THE TASK
Return every line of the data that contains the string "Classifica".

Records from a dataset

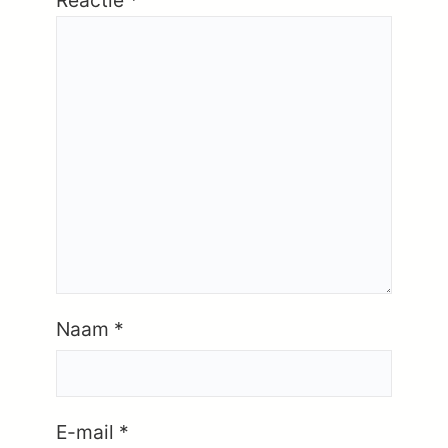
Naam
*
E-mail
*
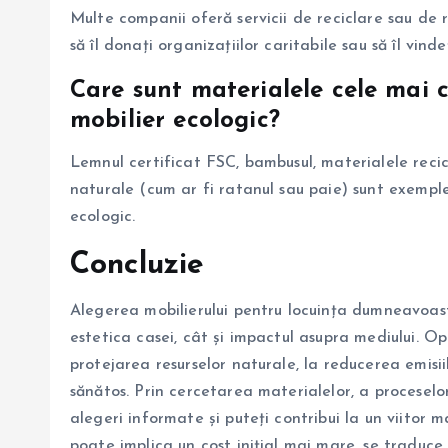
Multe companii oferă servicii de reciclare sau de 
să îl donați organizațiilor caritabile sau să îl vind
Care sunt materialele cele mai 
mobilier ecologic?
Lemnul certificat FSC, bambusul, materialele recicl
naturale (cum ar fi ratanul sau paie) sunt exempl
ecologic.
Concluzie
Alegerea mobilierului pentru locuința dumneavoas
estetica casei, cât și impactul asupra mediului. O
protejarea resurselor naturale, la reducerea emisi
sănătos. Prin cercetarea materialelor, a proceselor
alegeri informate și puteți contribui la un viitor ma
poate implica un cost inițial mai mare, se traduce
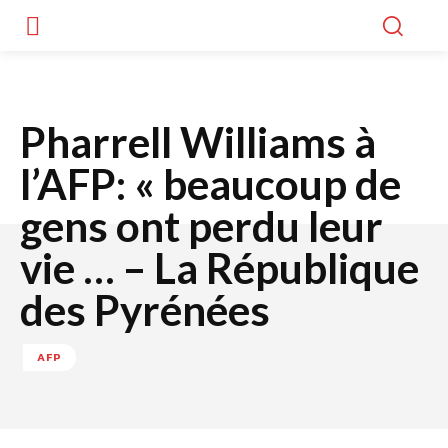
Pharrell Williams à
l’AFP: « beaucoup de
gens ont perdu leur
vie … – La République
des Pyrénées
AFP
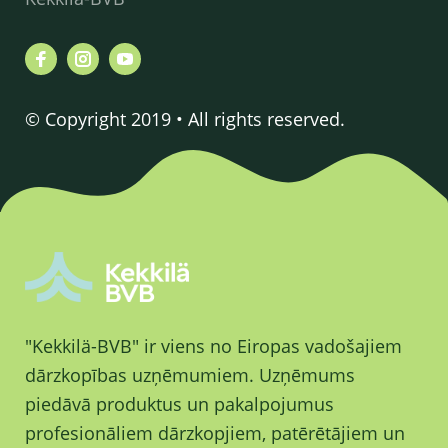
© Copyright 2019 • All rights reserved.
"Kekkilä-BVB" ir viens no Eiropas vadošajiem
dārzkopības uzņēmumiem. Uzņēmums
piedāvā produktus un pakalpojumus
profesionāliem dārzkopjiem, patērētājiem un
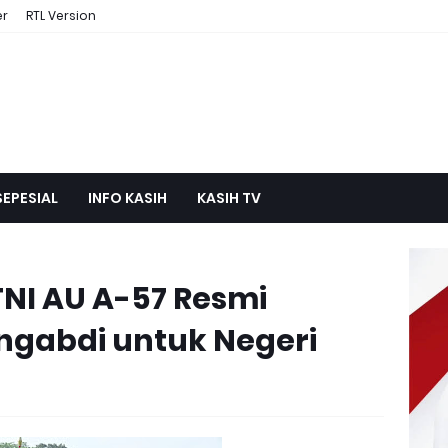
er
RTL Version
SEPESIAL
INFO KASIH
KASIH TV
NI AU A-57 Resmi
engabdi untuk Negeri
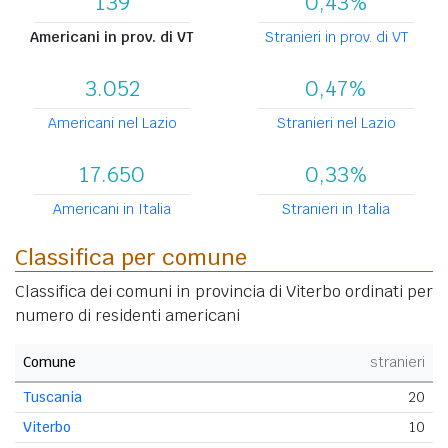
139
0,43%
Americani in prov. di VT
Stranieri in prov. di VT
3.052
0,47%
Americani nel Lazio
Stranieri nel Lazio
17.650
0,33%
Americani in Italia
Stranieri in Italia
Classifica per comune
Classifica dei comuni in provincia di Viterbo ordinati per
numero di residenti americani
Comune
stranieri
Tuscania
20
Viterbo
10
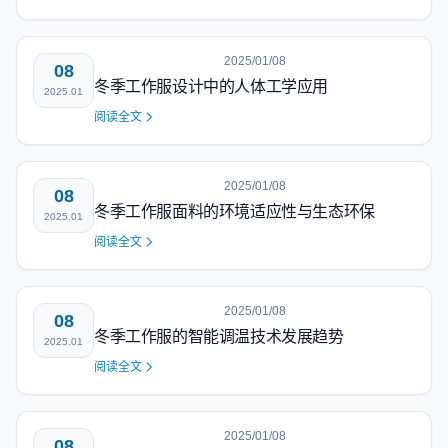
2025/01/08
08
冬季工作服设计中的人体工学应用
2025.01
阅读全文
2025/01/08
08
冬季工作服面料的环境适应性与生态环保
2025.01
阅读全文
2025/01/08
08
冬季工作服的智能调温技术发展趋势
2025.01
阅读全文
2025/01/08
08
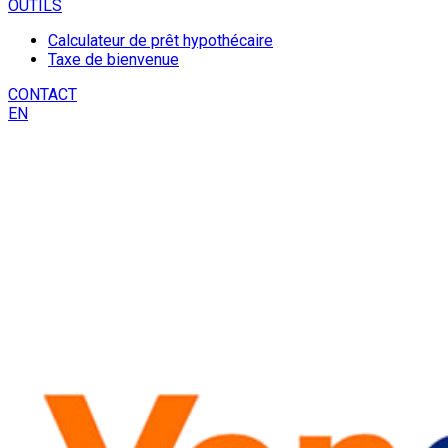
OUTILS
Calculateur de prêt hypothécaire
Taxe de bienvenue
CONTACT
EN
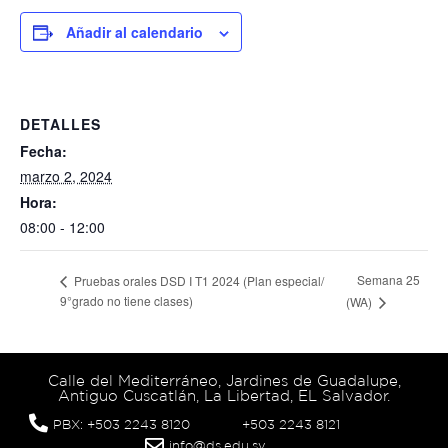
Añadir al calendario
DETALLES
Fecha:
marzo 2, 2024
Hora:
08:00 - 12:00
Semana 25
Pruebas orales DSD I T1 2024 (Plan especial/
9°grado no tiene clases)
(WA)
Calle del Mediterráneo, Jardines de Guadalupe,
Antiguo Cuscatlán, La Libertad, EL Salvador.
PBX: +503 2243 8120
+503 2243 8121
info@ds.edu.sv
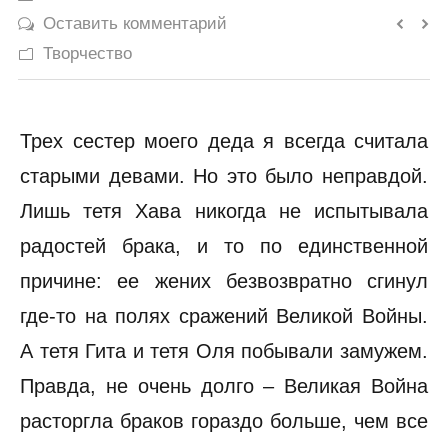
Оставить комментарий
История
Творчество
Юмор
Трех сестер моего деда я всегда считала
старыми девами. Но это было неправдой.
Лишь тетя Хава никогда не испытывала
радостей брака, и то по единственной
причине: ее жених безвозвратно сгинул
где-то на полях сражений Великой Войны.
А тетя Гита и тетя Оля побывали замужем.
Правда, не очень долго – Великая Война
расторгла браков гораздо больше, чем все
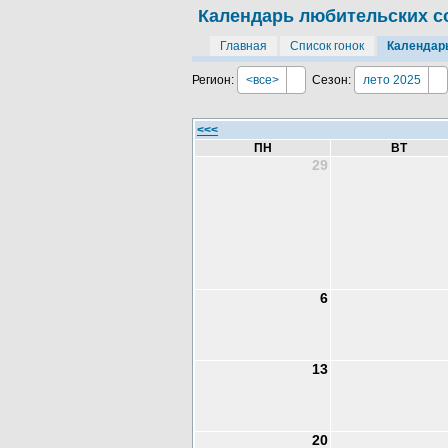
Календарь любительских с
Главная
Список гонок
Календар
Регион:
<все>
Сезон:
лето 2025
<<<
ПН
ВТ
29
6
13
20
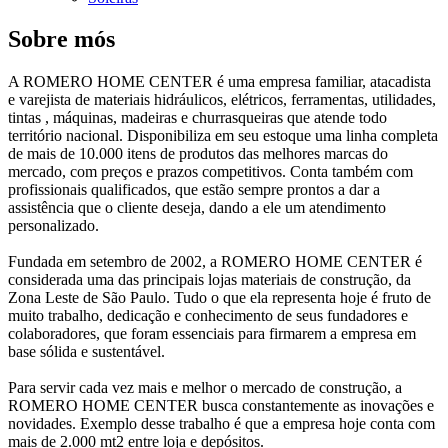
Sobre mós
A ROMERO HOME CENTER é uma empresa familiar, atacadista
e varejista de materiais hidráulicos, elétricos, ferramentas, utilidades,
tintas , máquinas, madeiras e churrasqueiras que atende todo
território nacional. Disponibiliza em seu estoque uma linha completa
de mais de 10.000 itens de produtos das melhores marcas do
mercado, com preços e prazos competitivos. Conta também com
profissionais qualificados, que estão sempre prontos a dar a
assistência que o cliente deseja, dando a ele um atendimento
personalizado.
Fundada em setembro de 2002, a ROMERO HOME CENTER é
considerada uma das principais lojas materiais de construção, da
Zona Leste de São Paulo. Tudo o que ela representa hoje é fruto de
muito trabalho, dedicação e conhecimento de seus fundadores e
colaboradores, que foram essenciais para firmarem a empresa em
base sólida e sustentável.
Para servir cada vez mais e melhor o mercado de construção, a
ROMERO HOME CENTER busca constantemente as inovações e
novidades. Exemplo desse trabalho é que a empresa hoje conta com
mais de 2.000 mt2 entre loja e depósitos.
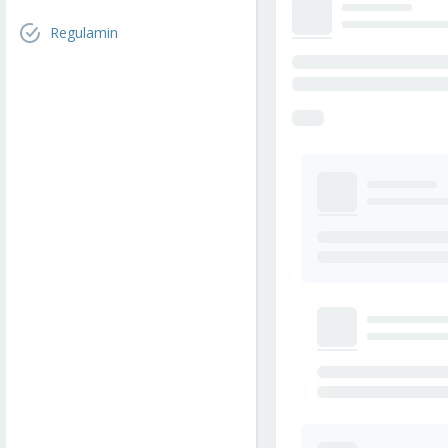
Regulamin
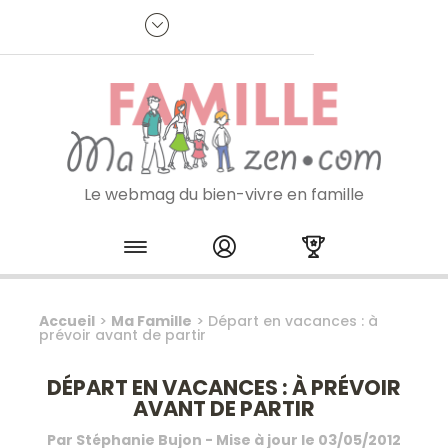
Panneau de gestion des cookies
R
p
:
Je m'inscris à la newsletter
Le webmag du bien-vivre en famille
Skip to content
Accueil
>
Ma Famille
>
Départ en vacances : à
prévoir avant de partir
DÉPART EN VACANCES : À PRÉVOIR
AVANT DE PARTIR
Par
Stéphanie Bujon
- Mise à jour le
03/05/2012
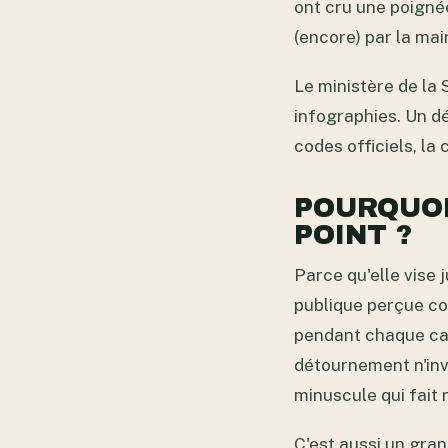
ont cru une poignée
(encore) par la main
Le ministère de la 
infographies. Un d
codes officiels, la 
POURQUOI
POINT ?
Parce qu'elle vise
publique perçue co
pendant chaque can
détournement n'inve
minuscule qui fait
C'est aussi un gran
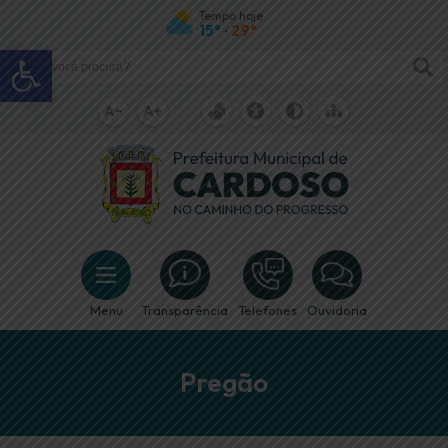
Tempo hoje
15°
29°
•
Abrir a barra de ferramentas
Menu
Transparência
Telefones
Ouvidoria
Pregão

RESPONSE BELOW
Classifica per comune
Classifica dei comuni in provincia di Viterbo ordinati per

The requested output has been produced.